On Wednesday, the storm will jump over the Continental Divide and will get better organized. The storm will be able to tap into some of Gulf of Mexico moisture helping to intensify the storm. As the storm intensifies Wednesday night into Thursday morning, winter storm conditions will develop rapidly over areas of northeast and east central Colorado, northwest Kansas and Nebraska. Heavy snow and strong winds with near blizzard conditions are looking likely for many areas of central, northeast and eastern Nebraska by Thursday along with some areas of northern and northeast Kansas.
There is a strong likelihood of snowfall amounts of 6 to up to 12 inches of new snow across a swath of central and eastern Nebraska, north into southeastern South Dakota, northwest Iowa and southwestern Minnesota. Blizzard conditions will be possible in those areas by Thursday. While the winter storm conditions will be a concern, snowfall water equivalents may be as high as 0.50” to over 1.00”. Winter storm conditions will then spread into central and eastern South Dakota, Iowa, southern Minnesota and Wisconsin by late Thursday.
Some of the very dry areas of extreme northwest Kansas and east central Colorado could pick up their best moisture in months with possibly 0.25” to over a 0.50” of snow water equivalent. This is especially true along and just north and south of Interstate 70 in east central Colorado and into Kansas.
See forecasted precipitation totals through Saturday, February 23rd.
Although snowfall will be lighter, stock growers across Wyoming, Montana and North Dakota can expect much colder temperatures and some snowfall as well. Unfortunately, we are expecting only spotty precipitation with this storm for New Mexico, and southwestern Texas as they will be in the dry slot of the storm.
In the warm sector of the storm, rain and some thunderstorms will break out and will become widespread across central and eastern areas of Oklahoma and Texas and southcentral and southeast Kansas.
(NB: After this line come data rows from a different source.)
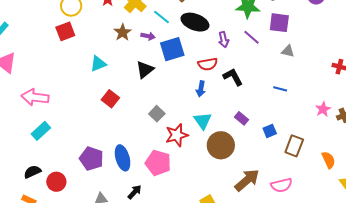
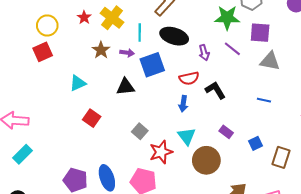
cyan line: (161, 17) -> (140, 33), turned 54
gray triangle: (288, 51) -> (270, 61), size x1.5
black triangle: (145, 70) -> (125, 87), turned 36

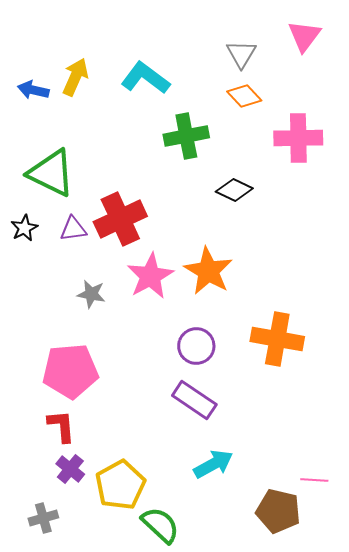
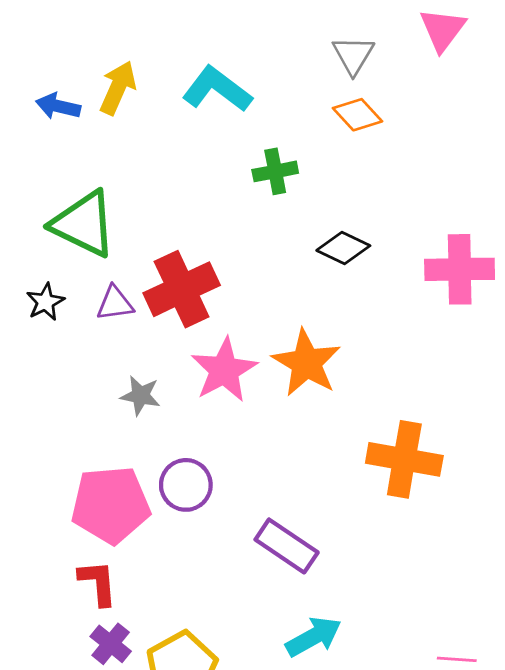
green cross: (186, 136) -> (275, 171), size x0.7
pink cross: (298, 138) -> (460, 269), moved
purple circle: (196, 346) -> (186, 485), moved

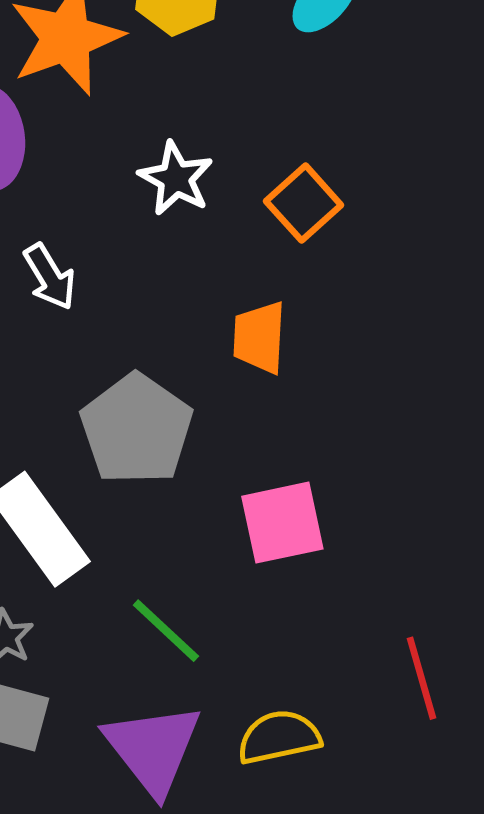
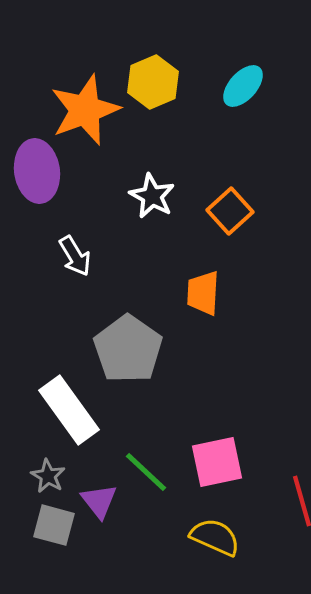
pink square: (282, 523) -> (217, 462), moved
yellow semicircle: (279, 737) -> (215, 537), turned 36
purple triangle: (153, 749) -> (99, 501), moved, size x0.6

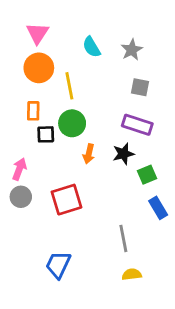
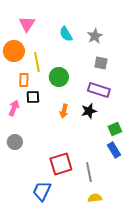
orange circle: (39, 68) -> (14, 51), moved
yellow line: (69, 86) -> (37, 62), moved
green circle: (72, 123) -> (59, 77), moved
pink arrow: (19, 169) -> (14, 108), moved
green square: (147, 175) -> (115, 129), moved
red square: (67, 200) -> (61, 164), moved

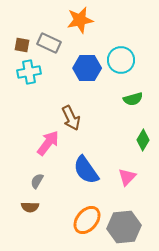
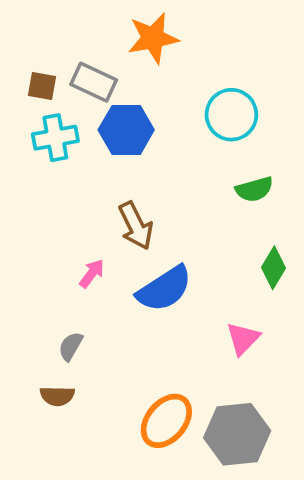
blue hexagon: (87, 68) -> (126, 130), moved
pink arrow: (48, 143) -> (92, 273), size x0.6
blue semicircle: (86, 170) -> (164, 289), moved, turned -88

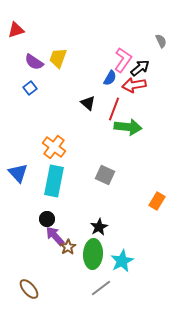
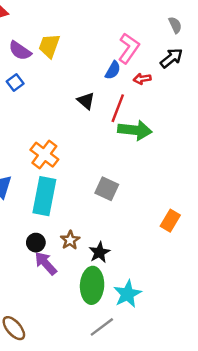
black arrow: (140, 68) -> (171, 58), moved
red arrow: (134, 85) -> (142, 79), size x0.6
brown star: (68, 247) -> (70, 240), moved

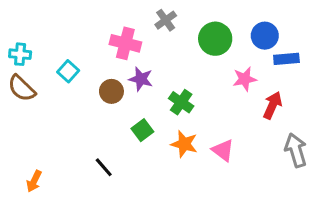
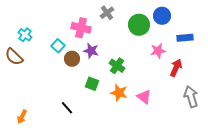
blue circle: (265, 36) -> (162, 16), moved
cyan cross: (20, 54) -> (25, 35), moved, turned 32
cyan square: (68, 71) -> (58, 46), moved
green square: (142, 130) -> (92, 84), turned -32

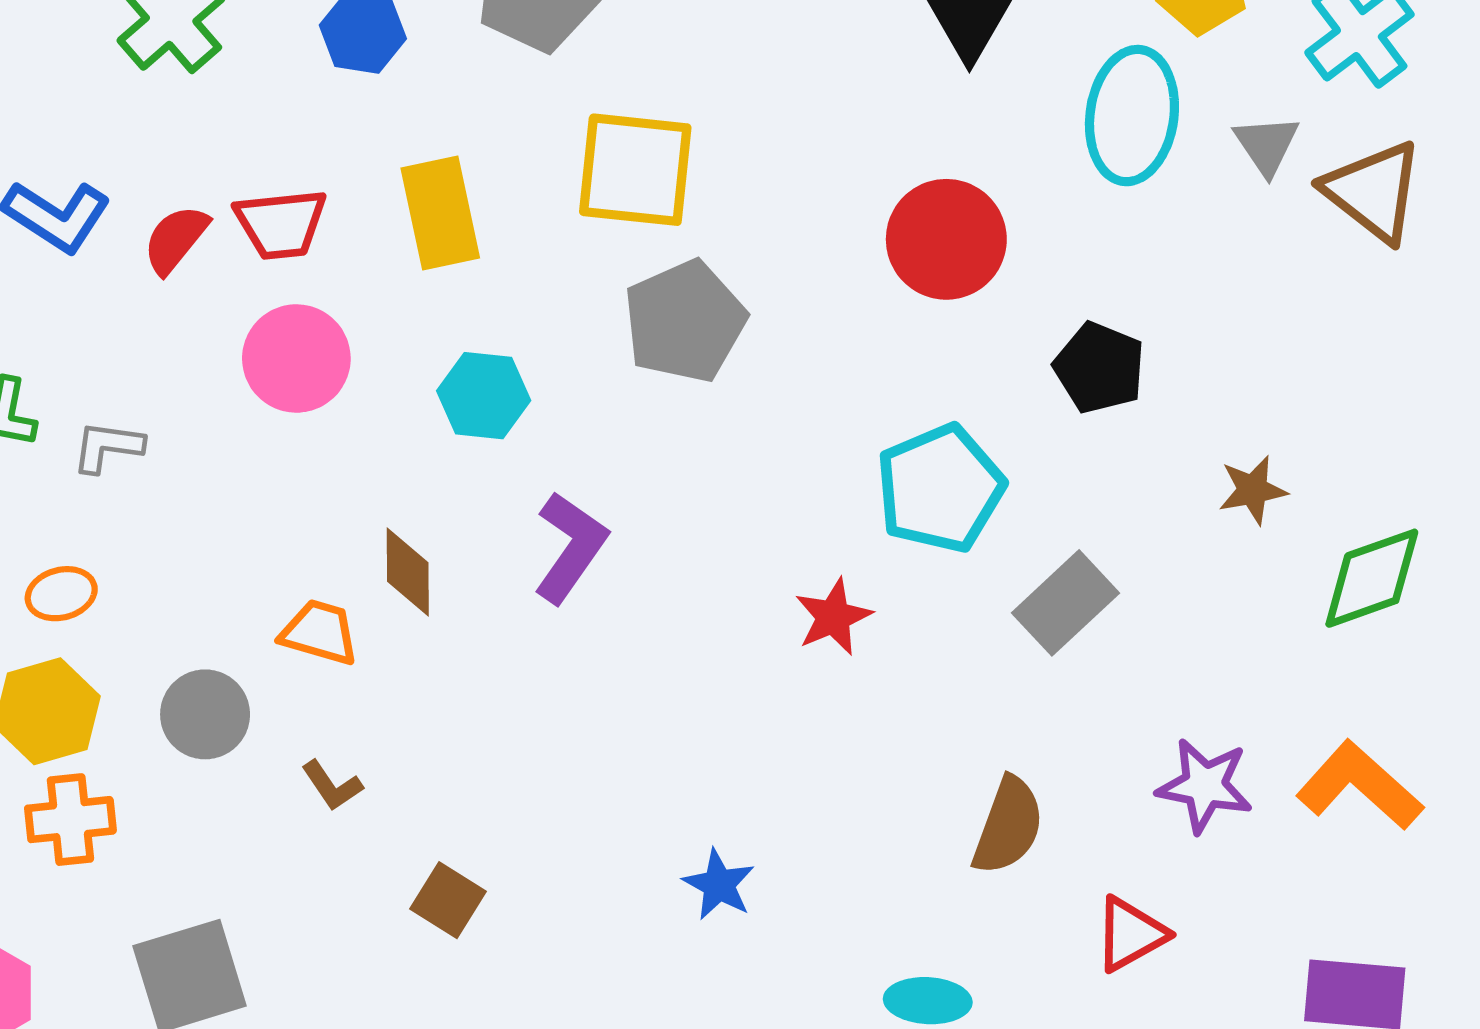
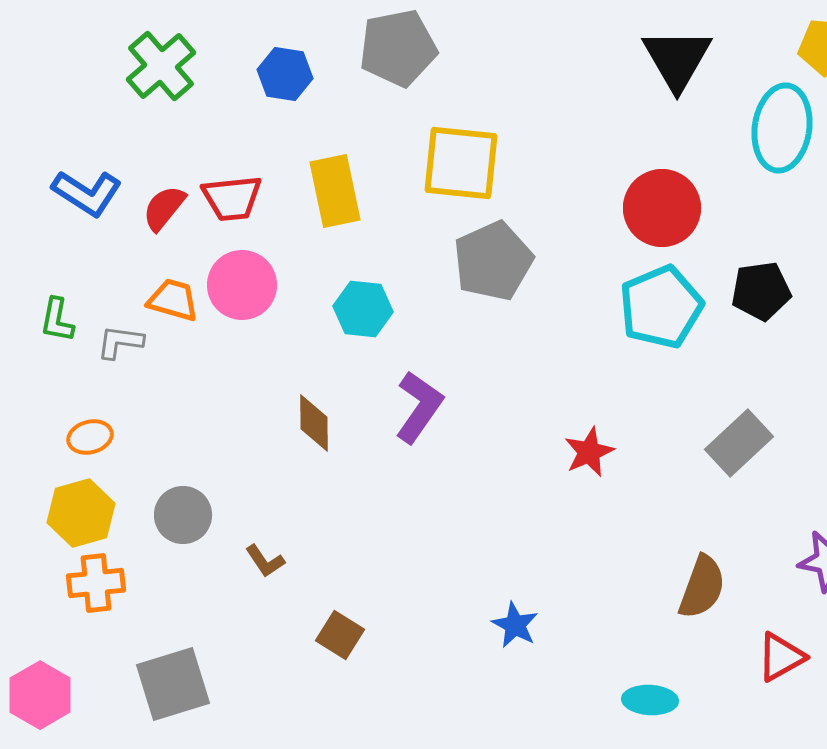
black pentagon: (1099, 368) -> (761, 291), turned -30
cyan pentagon: (940, 488) -> (661, 307), moved
orange trapezoid: (320, 632) -> (173, 300), moved

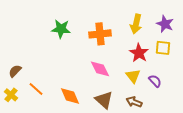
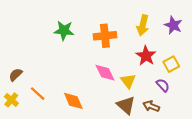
yellow square: (163, 48) -> (171, 64), moved, turned -35
yellow triangle: (133, 76) -> (128, 81), moved
brown triangle: (104, 100) -> (126, 105), moved
brown arrow: (134, 102) -> (151, 106), moved

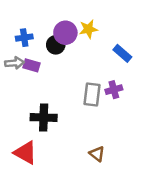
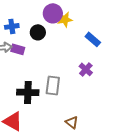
purple circle: (65, 33) -> (53, 13), moved
purple cross: (114, 90) -> (86, 69), turned -32
gray rectangle: (92, 94) -> (53, 85), moved

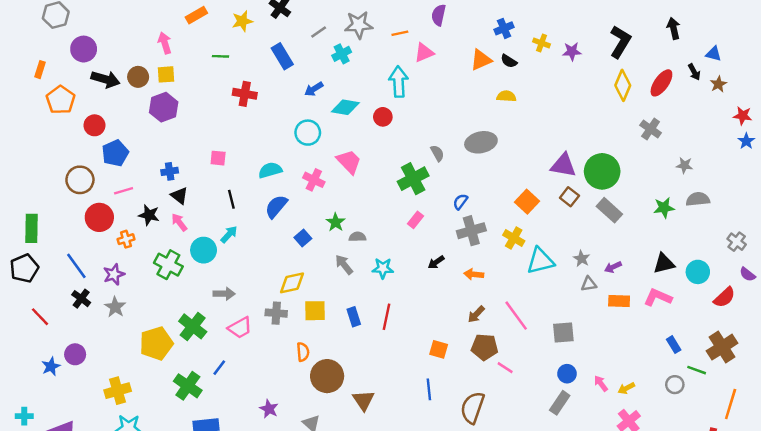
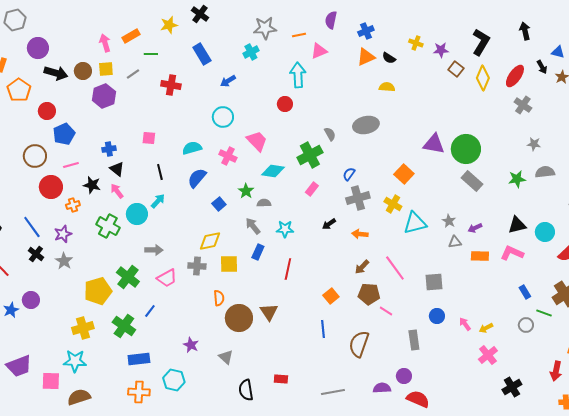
orange rectangle: (196, 15) -> (131, 36), moved
blue cross: (504, 28) -> (366, 31), moved
gray line: (319, 32) -> (133, 74), moved
cyan diamond: (345, 107) -> (273, 171), moved
gray cross: (651, 129) -> (523, 105), moved
brown square: (569, 197) -> (456, 69), moved
blue rectangle: (354, 317) -> (258, 252), moved, turned 42
orange square: (439, 349) -> (331, 296), turned 35
yellow cross: (118, 391) -> (83, 328), moved
brown triangle: (363, 400) -> (269, 312), moved
gray rectangle: (560, 403) -> (414, 340), moved, turned -42

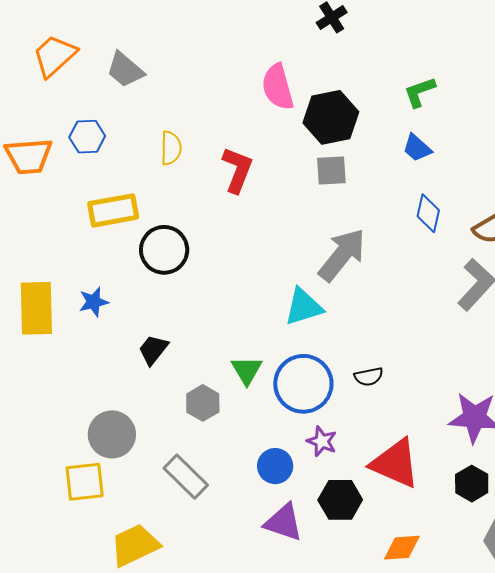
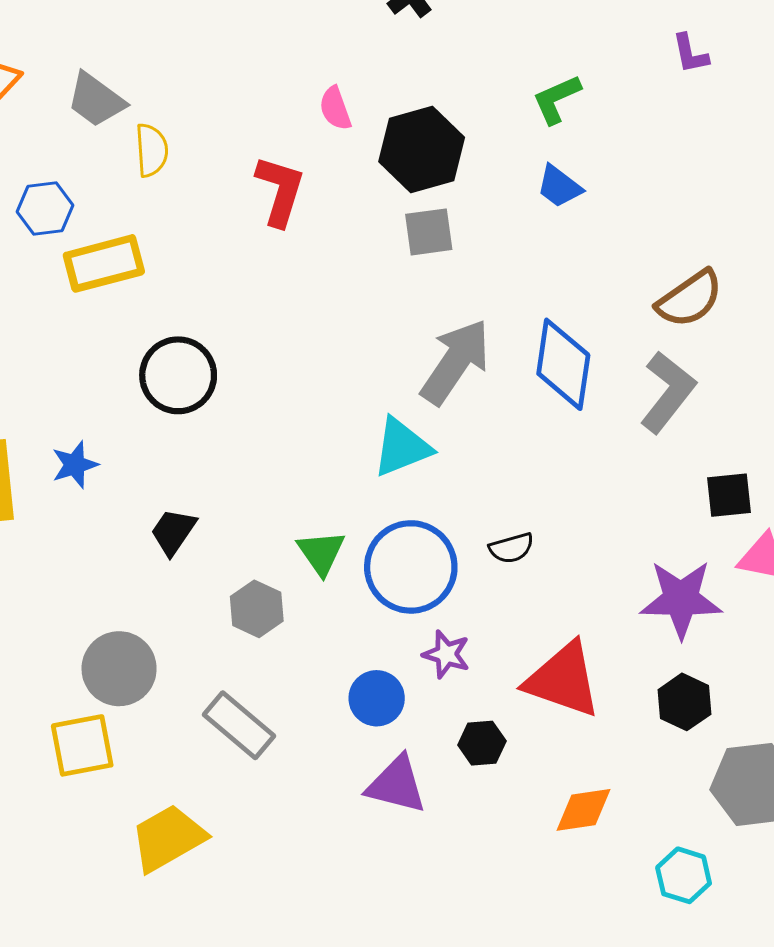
pink semicircle: (278, 87) -> (335, 108), size x0.6
yellow semicircle: (171, 148) -> (151, 150), moved
red L-shape: (237, 170) -> (280, 191), moved
yellow rectangle: (113, 210) -> (104, 263), moved
blue diamond: (428, 213) -> (563, 364), moved, size x1.5
black hexagon: (340, 500) -> (482, 743), size x0.7

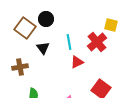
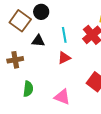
black triangle: (43, 48) -> (38, 41), turned -48
red triangle: (77, 62) -> (64, 58), moved

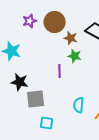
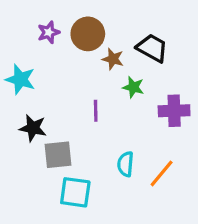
green star: (75, 56) -> (133, 87), moved
cyan square: (47, 123) -> (75, 192), size x1.5

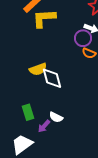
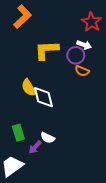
yellow L-shape: (44, 18) -> (47, 50), moved
yellow semicircle: (38, 69) -> (29, 88), turned 78

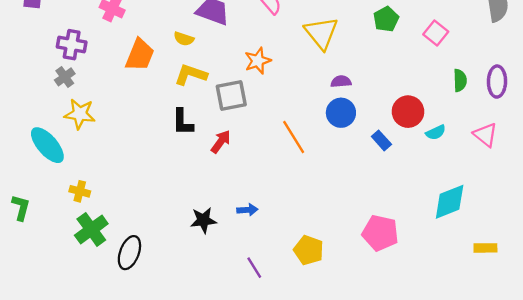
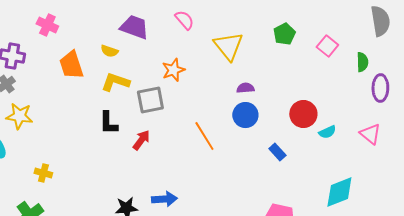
orange trapezoid: (140, 55) -> (71, 65), turned 140
green semicircle: (460, 80) -> (362, 62), moved
blue rectangle: (381, 140) -> (277, 152), moved
yellow cross: (80, 191) -> (43, 173), moved
blue arrow: (247, 210) -> (164, 199), size x1.4

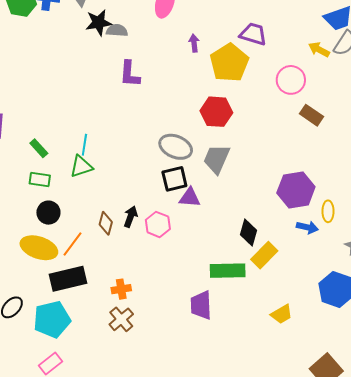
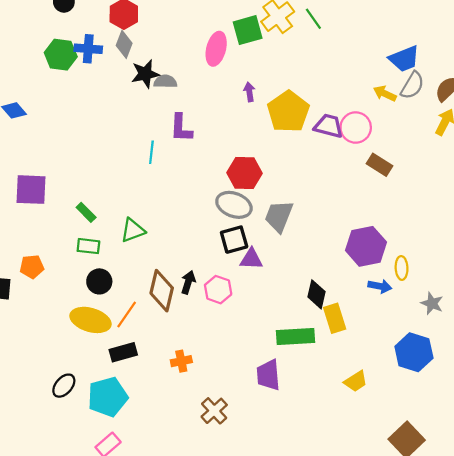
purple trapezoid: (253, 34) -> (329, 126), moved
red hexagon: (216, 112) -> (245, 173), moved
cyan line: (84, 145) -> (151, 152), moved
brown diamond: (106, 223) -> (162, 291), size x1.6
yellow rectangle: (264, 255) -> (335, 318), turned -60
black rectangle: (68, 279) -> (123, 352), size x0.7
brown cross: (121, 319) -> (214, 411), moved

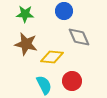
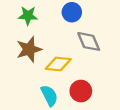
brown star: (26, 44) -> (29, 49), turned -30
Cold rain will also develop across portions of the western and southern Corn Belt states of Illinois and Indiana.
For you folks in the southeastern USA, be ready for more heavy rains, in fact not only this week but into the following week more heavy rain potential is likely for Arkansas, Mississippi, Alabama, Tennessee and Georgia. Recent rains in Georgia have really helped to ease the drought conditions there with more likely on the way for the rest of February. The eastern areas of the USA will still have some rain/snow chances but temperatures will moderate in the week ahead.
After this storm system we will be watching another storm system that could take a similar path across the nation’s midsection by Sunday February 24th into Wednesday, February 27th. That storm may impact many of the locations this week’s storm will impact.
The weather pattern will remain very active for the most of the USA through the rest of the month and into early March. This bodes well for more needed precipitation for the central plains, but also the western Corn Belt, the southeastern states and some areas of the central Rockies.
Temperatures will be colder than normal over most of the central and west through the rest of the month with temperatures moderating some in the east.